Stored data entries
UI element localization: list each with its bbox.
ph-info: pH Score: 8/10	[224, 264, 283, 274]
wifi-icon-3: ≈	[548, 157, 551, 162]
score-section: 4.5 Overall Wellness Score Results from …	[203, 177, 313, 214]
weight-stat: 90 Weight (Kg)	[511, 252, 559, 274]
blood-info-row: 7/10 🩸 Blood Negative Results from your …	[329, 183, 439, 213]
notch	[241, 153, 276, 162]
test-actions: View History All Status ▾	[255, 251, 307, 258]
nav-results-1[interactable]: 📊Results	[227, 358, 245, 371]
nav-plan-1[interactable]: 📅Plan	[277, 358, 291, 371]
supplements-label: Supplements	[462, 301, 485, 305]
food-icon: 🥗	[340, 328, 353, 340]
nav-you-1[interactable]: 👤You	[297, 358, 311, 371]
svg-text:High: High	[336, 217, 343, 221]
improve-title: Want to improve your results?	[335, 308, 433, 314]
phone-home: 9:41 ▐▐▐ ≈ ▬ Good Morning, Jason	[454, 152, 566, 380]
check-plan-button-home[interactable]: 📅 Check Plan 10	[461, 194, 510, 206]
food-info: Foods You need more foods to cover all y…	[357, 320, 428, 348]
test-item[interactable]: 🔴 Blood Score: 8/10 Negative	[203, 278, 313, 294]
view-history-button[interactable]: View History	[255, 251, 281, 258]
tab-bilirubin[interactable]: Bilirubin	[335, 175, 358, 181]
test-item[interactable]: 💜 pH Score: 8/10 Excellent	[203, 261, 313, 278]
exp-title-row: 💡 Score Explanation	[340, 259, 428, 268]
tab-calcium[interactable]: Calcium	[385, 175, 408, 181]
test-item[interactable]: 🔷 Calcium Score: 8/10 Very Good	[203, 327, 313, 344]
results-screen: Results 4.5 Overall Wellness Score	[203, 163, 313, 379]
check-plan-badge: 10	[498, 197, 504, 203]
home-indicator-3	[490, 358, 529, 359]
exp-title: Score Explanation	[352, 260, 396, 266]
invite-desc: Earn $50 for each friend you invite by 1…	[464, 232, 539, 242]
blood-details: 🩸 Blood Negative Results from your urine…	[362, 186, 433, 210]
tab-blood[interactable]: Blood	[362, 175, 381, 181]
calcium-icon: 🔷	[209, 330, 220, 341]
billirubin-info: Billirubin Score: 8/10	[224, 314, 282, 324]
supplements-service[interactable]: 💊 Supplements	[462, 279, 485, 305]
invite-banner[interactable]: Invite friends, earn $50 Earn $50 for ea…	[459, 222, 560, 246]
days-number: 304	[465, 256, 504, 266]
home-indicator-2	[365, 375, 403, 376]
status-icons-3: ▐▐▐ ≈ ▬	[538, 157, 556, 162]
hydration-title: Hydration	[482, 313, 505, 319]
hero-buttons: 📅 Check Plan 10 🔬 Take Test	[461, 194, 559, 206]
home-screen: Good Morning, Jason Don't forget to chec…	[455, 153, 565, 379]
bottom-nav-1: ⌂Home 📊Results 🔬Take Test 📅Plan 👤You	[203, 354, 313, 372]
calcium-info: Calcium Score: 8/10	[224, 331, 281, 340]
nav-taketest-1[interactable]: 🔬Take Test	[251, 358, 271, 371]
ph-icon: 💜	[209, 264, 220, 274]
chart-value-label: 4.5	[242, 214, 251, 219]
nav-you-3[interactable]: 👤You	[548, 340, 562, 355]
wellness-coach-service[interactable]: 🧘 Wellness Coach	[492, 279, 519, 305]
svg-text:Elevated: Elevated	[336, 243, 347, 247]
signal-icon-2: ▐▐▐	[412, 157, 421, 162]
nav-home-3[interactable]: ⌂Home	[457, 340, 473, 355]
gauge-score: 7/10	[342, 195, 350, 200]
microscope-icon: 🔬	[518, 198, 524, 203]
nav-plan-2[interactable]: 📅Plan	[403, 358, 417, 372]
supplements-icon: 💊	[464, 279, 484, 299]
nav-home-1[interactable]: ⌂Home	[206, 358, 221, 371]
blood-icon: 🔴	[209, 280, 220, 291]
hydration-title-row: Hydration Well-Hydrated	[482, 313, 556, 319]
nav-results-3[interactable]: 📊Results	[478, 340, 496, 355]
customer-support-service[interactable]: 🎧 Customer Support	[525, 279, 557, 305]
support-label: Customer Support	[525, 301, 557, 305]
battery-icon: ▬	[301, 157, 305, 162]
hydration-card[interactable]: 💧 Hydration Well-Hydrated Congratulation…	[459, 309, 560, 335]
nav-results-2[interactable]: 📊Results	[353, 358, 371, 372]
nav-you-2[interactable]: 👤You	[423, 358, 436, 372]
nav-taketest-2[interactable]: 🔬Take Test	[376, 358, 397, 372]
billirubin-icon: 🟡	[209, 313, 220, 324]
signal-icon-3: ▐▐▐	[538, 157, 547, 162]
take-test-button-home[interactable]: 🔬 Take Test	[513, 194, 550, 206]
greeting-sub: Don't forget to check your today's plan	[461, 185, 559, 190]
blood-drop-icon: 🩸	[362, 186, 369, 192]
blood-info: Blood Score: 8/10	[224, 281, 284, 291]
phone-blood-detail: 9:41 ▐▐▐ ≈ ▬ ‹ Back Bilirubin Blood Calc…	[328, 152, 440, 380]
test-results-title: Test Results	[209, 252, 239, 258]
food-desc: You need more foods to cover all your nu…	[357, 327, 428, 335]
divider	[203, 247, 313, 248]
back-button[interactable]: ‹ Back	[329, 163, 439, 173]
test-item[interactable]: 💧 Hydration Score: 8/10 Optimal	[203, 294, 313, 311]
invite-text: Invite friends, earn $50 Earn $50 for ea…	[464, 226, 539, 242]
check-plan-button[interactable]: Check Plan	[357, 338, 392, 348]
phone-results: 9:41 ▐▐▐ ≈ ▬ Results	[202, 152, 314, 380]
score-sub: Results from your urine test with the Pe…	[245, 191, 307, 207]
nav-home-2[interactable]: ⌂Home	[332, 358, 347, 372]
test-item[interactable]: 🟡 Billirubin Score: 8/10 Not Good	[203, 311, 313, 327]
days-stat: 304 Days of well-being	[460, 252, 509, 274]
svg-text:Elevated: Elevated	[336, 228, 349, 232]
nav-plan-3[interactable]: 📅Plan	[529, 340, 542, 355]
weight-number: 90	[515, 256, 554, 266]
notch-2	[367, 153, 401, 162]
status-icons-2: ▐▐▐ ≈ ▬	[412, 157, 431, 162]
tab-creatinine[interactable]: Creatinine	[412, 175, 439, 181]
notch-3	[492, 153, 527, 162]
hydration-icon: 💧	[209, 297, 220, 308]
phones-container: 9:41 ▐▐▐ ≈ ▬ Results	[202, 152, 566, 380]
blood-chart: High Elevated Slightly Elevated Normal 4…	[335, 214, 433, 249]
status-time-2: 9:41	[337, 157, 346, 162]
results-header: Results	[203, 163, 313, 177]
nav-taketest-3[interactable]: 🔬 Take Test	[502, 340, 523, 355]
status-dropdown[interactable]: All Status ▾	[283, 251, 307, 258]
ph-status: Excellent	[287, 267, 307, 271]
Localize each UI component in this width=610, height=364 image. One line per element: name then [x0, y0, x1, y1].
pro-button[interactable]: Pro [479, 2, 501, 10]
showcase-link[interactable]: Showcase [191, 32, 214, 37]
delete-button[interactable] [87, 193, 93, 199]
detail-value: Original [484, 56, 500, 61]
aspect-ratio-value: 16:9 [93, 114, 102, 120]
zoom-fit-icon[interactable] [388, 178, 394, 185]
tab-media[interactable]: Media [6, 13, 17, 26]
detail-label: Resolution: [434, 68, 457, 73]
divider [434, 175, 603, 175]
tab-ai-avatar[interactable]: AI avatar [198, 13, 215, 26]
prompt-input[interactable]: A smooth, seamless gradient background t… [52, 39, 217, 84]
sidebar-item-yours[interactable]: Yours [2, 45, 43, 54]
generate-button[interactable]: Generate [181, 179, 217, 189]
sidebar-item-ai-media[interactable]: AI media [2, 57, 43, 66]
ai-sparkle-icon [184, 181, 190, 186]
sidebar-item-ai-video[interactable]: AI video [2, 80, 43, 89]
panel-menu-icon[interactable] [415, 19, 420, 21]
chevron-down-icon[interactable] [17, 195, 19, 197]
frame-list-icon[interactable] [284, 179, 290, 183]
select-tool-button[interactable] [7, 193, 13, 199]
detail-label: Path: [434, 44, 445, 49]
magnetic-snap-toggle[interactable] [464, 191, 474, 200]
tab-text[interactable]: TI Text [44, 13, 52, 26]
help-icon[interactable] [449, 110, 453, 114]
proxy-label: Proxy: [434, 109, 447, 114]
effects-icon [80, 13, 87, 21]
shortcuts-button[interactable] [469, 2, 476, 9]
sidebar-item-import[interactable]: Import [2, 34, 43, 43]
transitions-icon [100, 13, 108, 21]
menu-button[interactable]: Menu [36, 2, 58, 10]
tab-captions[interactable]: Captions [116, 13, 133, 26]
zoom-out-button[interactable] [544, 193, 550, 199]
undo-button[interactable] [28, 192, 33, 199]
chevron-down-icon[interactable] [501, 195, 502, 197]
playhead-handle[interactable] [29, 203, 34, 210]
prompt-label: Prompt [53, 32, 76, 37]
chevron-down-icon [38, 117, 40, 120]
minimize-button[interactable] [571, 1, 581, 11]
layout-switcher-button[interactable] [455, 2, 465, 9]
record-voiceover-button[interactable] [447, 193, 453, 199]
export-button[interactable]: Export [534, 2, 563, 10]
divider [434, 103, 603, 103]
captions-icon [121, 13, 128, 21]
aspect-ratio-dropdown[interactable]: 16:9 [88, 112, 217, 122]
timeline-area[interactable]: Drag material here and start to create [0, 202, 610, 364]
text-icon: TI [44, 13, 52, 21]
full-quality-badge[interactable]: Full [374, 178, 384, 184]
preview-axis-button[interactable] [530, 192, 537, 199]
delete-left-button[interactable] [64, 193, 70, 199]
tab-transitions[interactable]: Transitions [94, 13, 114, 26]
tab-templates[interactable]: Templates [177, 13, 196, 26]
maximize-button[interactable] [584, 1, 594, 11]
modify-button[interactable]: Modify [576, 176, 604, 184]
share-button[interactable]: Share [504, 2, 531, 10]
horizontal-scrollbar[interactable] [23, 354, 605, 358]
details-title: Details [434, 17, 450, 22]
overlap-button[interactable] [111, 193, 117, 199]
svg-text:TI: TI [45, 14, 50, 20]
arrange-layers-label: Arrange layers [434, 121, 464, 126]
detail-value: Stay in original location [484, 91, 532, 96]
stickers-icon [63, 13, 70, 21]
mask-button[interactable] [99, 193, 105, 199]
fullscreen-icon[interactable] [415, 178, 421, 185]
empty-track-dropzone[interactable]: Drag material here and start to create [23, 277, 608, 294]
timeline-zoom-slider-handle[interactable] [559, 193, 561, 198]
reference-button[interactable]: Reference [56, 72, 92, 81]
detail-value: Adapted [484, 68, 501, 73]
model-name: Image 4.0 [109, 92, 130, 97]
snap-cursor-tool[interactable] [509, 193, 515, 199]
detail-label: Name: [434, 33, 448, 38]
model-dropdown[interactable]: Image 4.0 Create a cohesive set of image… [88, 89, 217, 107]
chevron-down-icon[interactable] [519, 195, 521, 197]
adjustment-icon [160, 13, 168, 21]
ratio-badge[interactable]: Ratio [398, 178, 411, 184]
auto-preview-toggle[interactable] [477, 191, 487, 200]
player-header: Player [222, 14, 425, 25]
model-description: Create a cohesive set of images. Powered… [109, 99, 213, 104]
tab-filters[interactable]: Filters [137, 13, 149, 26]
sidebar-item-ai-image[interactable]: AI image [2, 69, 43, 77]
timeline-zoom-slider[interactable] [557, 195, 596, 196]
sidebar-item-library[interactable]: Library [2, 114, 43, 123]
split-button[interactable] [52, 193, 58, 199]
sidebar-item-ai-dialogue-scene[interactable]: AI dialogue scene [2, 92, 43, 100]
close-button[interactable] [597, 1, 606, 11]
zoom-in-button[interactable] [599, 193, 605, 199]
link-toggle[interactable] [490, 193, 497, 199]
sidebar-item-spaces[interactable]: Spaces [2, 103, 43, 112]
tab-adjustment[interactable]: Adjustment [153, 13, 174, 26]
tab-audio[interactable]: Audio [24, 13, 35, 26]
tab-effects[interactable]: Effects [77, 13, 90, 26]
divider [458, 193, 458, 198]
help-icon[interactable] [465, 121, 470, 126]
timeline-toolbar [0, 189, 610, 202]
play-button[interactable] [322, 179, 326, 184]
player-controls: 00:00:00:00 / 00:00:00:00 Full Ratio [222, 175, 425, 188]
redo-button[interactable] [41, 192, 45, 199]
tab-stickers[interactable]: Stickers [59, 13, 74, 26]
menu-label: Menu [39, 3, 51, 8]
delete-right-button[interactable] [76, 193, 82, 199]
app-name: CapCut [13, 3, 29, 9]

...

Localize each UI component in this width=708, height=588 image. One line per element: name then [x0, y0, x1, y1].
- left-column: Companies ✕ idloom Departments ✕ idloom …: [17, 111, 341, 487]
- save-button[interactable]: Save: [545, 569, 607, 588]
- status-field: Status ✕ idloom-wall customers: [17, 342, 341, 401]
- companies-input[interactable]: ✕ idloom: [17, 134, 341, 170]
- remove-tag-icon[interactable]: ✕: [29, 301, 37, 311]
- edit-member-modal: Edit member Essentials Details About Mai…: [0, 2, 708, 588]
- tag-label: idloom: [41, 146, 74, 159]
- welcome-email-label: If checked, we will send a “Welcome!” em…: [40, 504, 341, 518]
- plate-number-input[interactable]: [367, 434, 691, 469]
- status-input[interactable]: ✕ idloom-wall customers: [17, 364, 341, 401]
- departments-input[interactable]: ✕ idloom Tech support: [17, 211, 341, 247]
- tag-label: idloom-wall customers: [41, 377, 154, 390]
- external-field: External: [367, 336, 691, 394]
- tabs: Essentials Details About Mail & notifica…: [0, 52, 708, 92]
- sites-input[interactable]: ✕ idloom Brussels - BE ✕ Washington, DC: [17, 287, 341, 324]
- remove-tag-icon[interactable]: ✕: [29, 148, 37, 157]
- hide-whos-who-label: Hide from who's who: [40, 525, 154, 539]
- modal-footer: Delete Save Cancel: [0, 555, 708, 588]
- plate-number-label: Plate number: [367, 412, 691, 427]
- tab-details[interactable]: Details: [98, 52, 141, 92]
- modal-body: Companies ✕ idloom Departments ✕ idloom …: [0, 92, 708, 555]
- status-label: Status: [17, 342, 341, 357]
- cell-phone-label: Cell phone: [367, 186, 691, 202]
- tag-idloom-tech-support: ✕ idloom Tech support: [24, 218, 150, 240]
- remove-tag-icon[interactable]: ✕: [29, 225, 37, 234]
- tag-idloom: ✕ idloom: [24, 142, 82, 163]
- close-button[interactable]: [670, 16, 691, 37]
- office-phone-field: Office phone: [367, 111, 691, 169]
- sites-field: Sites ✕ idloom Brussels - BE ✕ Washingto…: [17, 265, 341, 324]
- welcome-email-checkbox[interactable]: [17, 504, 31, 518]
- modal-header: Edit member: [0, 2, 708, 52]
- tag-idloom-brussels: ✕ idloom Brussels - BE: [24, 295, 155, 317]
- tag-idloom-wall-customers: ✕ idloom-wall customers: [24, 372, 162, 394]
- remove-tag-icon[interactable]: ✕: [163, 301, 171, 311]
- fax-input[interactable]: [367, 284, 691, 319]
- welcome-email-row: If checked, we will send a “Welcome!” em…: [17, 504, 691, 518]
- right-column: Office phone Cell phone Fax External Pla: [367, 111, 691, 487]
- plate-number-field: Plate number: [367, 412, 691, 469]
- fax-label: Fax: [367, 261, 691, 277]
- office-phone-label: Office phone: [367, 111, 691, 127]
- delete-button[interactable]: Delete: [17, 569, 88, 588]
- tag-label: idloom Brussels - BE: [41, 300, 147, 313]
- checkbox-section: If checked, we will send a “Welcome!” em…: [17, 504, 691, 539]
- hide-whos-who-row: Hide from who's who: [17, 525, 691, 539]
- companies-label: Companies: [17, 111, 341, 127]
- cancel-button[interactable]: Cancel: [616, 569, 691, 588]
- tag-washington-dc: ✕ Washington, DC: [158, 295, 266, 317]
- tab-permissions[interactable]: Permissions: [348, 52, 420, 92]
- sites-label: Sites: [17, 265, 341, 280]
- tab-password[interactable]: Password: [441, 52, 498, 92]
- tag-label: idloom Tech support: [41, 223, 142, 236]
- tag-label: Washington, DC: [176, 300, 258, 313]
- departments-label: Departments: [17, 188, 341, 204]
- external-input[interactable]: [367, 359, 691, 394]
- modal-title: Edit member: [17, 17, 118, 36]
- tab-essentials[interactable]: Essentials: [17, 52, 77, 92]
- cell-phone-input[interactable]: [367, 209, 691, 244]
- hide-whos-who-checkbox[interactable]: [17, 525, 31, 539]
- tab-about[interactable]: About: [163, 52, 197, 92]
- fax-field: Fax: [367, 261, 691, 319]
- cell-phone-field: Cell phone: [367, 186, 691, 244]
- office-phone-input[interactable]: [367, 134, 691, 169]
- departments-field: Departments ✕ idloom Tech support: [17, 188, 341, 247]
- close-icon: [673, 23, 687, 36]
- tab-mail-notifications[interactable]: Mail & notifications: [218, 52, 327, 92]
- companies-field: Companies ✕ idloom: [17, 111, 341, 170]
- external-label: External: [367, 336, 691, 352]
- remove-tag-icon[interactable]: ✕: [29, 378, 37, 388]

Task instructions ::
Wherever the word "hide" appears in a line of the data above, copy that line.

Your solution ::
- hide-whos-who-label: Hide from who's who: [40, 525, 154, 539]
- hide-whos-who-row: Hide from who's who: [17, 525, 691, 539]
- hide-whos-who-checkbox[interactable]: [17, 525, 31, 539]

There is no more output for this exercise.